#### TASK GOAL:
All entries need to be written out verbatim, with pictures omitted.

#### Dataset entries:
------------------------------------------------------------
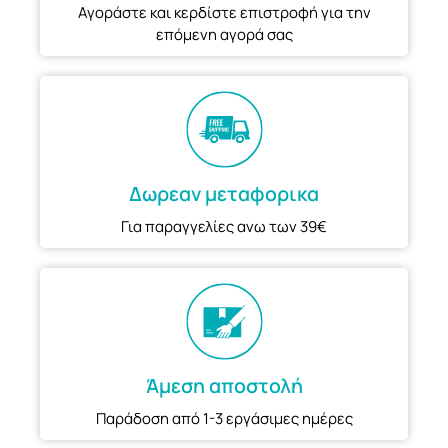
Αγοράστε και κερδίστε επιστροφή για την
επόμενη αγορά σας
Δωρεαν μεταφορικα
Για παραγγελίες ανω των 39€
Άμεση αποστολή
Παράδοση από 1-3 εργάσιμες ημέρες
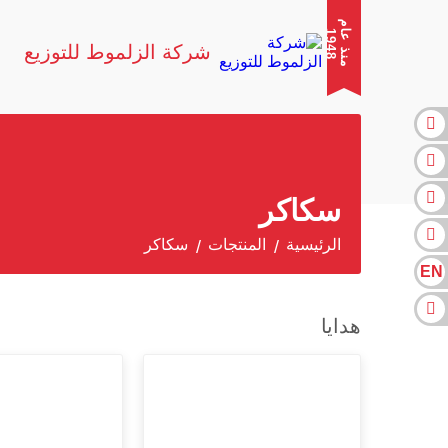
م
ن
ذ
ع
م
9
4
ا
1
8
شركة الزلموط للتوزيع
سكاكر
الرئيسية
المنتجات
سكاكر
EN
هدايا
------------------------------------------------------------
#### SOLUTION TO THIS EXERCISE:
Αγοράστε και κερδίστε επιστροφή για την
επόμενη αγορά σας
Δωρεαν μεταφορικα
Για παραγγελίες ανω των 39€
Άμεση αποστολή
Παράδοση από 1-3 εργάσιμες ημέρες
م
ن
ذ
ع
م
9
4
ا
1
8
شركة الزلموط للتوزيع
سكاكر
الرئيسية
المنتجات
سكاكر
EN
هدايا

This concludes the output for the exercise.